Wer hingegen wie Gudenus ernsthaft meint, die Voraussetzungen eines ordentlichen Referendums wären etwa in der Krim gegeben gewesen, dem ist nicht zu helfen. Noch weniger zu helfen ist ihm, wenn er das Gewaltverbot ignoriert. Wer ernsthaft Gewaltanwendung mit dem Wort „Selbstbestimmung“ rechtfertigt, der nimmt letztlich in Kauf, dass die halbe Welt in Brand gesteckt wird.
Seine Argumentationslinie gibt übrigens auch den antirussischen Kämpfern in Tschetschenien und anderen Regionen jede Legitimation in die Hand.

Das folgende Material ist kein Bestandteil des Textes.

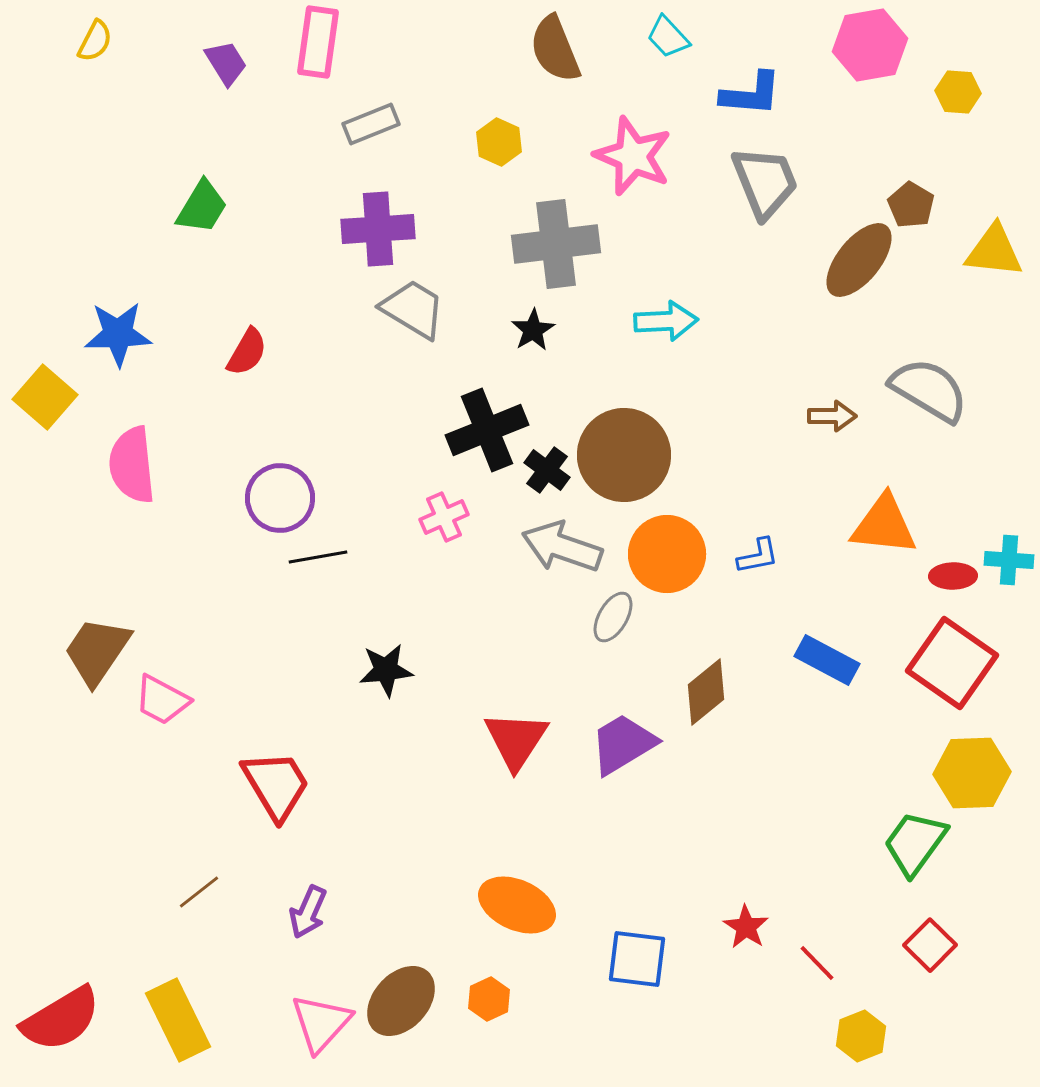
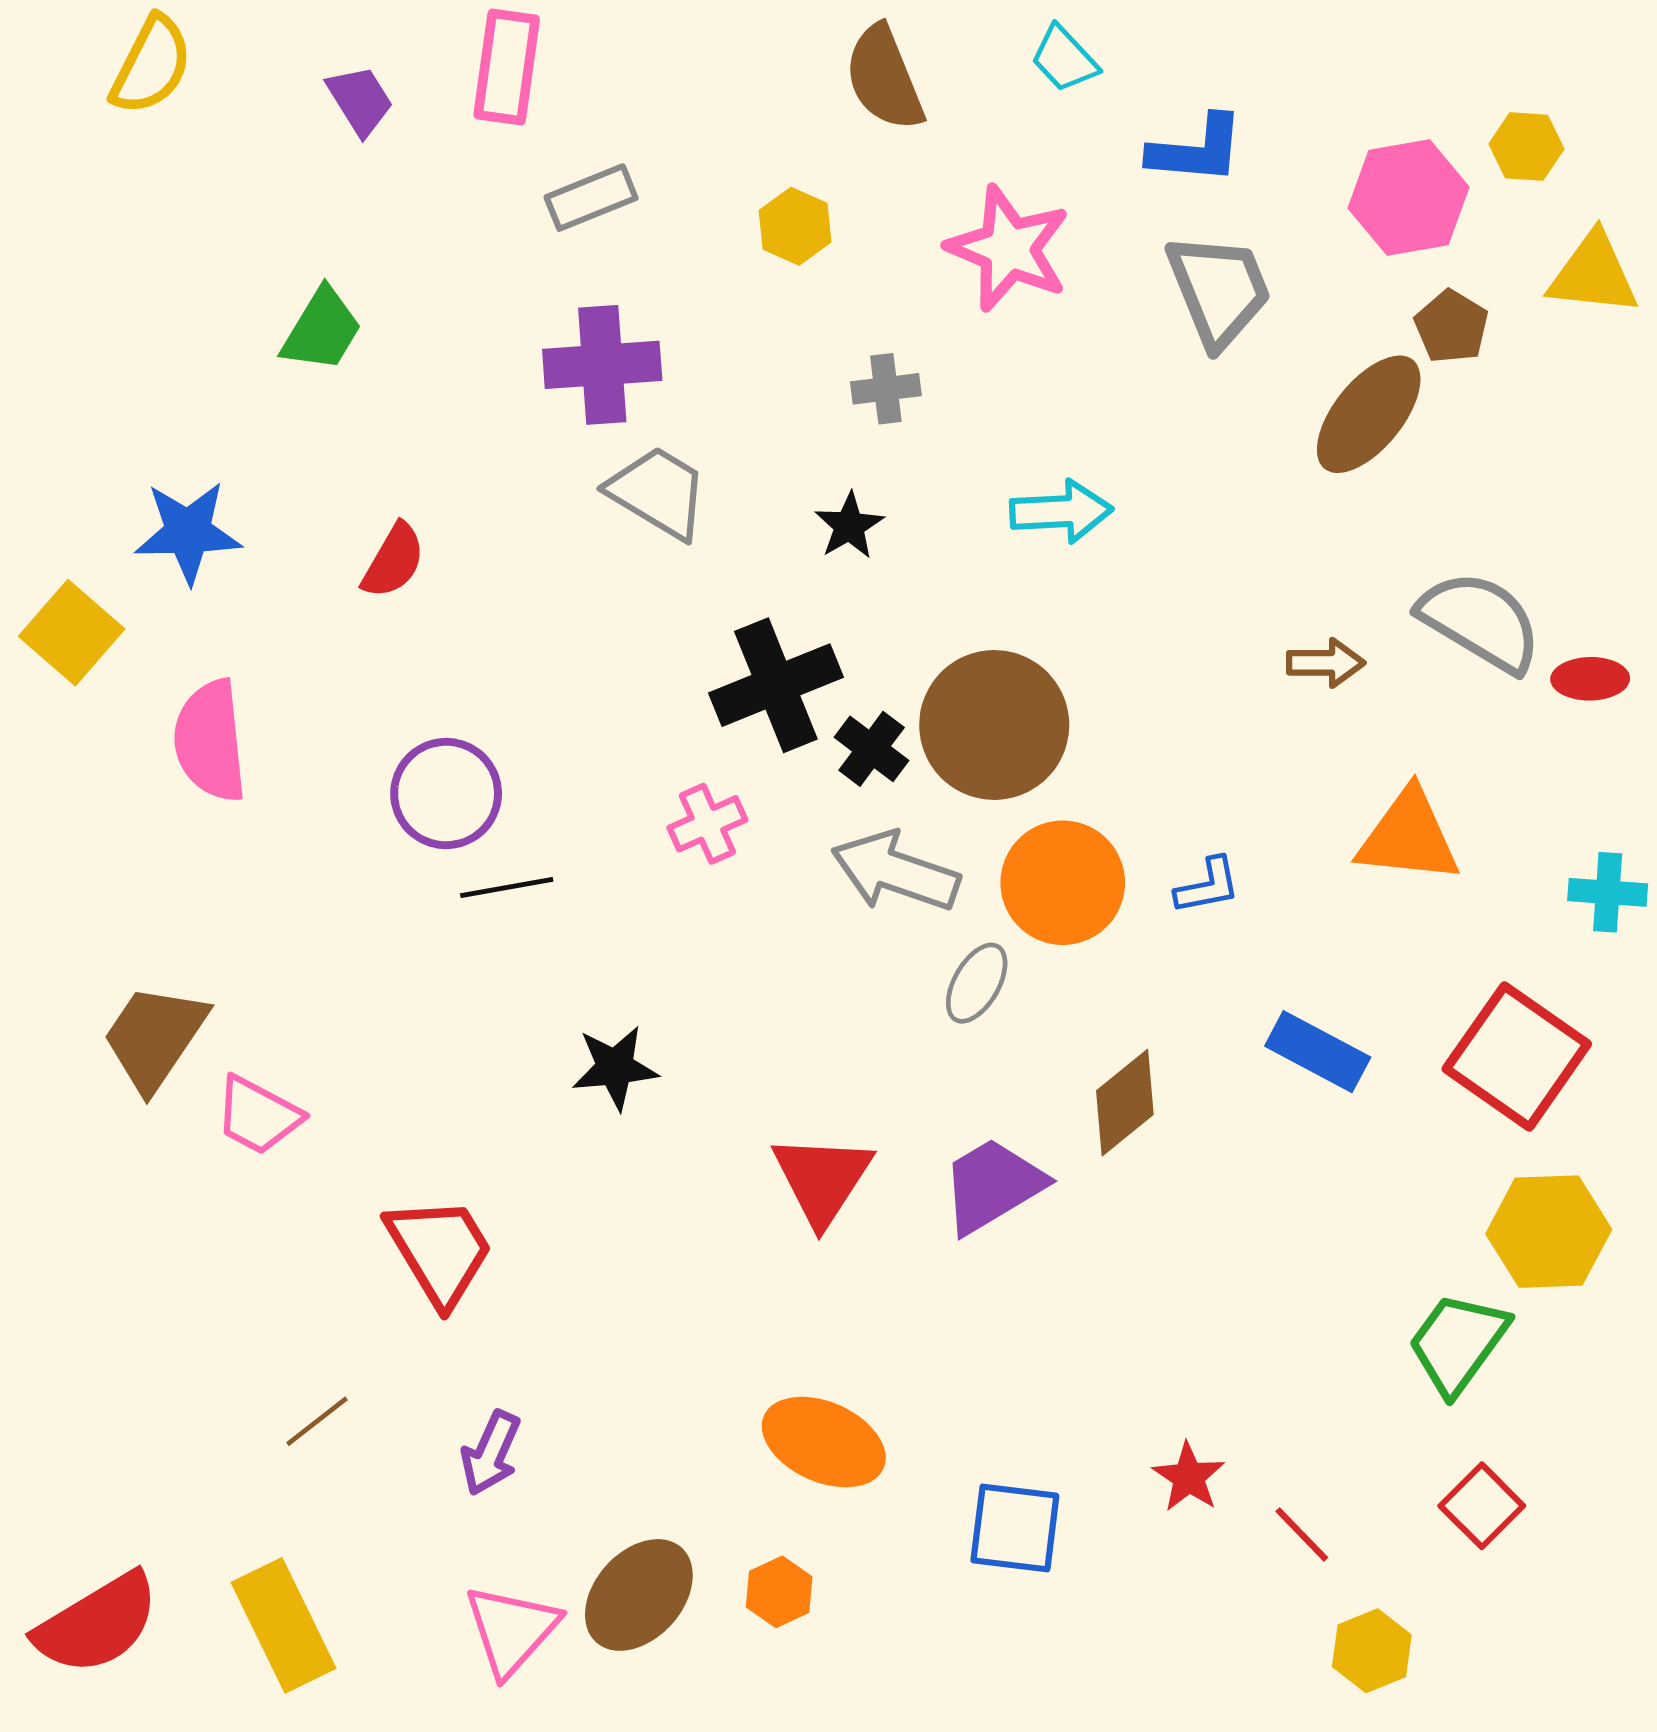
yellow semicircle: (95, 41) -> (151, 65), size x1.5
pink hexagon: (870, 45) -> (1408, 198), moved
gray cross: (556, 244) -> (886, 389), size x0.5
yellow triangle: (994, 251) -> (1593, 274), moved
red ellipse: (953, 576) -> (1590, 679), moved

Ob das den diversen Russenfreunden bewusst ist?
Eine qualitativ wichtige Vorstufe zur Selbstbestimmung wäre jedenfalls das Recht auf regionale Autonomie. Rechtzeitige und freiwillige Autonomie nimmt enorm viel Druck aus Konflikten. Aber dennoch wird noch immer selbst der bloße Ruf nach dieser mancherorts bestraft.
Erst in dritter Linie sind jene Staaten zu tadeln, die ungefragt und von keiner Seite aufgefordert der Ukraine eine Brücken- oder Neutralitätsfunktion geben. Denn mit solchen ungewünschten Vorschlägen widersprechen sie sowohl der Souveränität der Ukraine wie auch dem Selbstbestimmungsrecht.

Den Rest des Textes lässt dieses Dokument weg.